Q: I was recently involved in a very intense, short-lived relationship with a man who totally knocked my socks off. We seemed to be very compatible and talked about a future together. I found the relationship very fulfilling in many respects and believed that we were equals and similar in many ways. However, the relationship wasn’t without its problems: He was dealing with depression and some emotional issues, as well as a drinking problem. I feel that our relationship had potential, and, if he were able to get his problems in check, we could be good for each other. He broke up with me but has since quit drinking (and has asked for my help and support) and seems to be on a path to wellness. Do you see us together again? – Heartbroken
Dear Heartbroken: I am so sorry to hear what has happened to you. But it seems like you were looking for a lasting relationship and, sadly, this man wasn’t in a position to give that to you. It was obvious that you two would break up. I understand that you want to care for him, and that’s okay for now, but what happens when you need it back? It won’t be there. I’m not suggesting that he’s a bad person – he’s just lost and out on a limb.

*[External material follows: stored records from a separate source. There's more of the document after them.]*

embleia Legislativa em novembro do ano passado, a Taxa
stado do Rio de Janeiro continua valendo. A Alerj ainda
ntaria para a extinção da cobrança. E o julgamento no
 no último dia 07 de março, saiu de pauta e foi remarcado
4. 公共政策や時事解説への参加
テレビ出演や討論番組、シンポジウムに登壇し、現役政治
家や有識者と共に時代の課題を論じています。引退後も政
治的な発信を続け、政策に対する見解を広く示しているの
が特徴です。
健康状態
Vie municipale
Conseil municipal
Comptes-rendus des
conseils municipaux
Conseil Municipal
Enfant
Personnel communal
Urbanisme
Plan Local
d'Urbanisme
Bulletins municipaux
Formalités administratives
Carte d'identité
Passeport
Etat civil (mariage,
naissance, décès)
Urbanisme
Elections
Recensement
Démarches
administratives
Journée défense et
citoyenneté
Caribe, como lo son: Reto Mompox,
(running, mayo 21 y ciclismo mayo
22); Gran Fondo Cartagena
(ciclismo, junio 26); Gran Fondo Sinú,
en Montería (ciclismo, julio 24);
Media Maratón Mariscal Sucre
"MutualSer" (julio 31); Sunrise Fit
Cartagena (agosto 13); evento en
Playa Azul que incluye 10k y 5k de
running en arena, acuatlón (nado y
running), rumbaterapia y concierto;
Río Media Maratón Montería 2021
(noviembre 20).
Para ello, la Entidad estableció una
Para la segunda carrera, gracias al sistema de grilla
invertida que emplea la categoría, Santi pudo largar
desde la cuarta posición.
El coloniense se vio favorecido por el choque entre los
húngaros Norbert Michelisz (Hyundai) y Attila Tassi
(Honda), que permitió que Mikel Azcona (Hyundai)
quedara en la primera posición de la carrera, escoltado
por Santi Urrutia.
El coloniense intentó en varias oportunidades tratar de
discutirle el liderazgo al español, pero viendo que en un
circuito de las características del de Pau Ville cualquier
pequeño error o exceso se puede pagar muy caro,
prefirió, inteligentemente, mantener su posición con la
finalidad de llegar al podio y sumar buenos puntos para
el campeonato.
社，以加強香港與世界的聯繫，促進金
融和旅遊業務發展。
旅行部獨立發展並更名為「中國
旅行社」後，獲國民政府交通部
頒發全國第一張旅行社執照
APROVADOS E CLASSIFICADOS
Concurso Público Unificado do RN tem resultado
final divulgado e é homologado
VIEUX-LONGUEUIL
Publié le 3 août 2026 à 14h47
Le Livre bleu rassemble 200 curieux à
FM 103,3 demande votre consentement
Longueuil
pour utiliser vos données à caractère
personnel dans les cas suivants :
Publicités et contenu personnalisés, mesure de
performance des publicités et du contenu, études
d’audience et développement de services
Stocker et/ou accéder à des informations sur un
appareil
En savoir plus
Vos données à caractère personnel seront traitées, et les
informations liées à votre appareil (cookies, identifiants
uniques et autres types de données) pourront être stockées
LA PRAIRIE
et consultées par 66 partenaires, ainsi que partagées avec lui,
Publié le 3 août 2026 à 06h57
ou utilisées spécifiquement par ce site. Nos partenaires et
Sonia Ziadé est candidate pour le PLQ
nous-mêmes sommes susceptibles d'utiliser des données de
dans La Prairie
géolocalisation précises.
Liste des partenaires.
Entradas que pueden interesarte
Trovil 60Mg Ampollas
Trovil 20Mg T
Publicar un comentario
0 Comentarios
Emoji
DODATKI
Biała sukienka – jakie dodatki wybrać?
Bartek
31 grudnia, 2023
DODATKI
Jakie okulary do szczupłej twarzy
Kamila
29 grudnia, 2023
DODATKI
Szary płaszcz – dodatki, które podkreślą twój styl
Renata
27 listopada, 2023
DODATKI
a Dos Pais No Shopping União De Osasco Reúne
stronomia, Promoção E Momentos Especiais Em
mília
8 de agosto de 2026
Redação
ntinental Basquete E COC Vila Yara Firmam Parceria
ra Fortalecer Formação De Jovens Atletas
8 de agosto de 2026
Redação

If you want to help him, go ahead – but protect yourself emotionally. He may say that he wants the relationship, but be sure that you’re not being used as a walking stick until he’s strong again. My fear is that this is the role you’ll play. Words are cheap; actions speak volumes. I think that over the next few months you’ll help him, but I don’t feel that you’ll stay with him. Ultimately, it’s your choice – just be sure that you have all the facts and that you’re both honest with each other.
Q: I’m dating a guy I love, but I’m frustrated that our time together is limited because he sets aside time to see his kids. I understand this, but when will I be included? – Left out
Dear Left out: This isn’t about you! These children really miss their dad. Your guy wants to make sure that they’re okay, but he doesn’t wish to hurt you. Do some reading on how divorce affects children, then talk to him about how he and the kids are handling the situation. Things will sort themselves out, but I worry that you won’t have the patience to wait it out.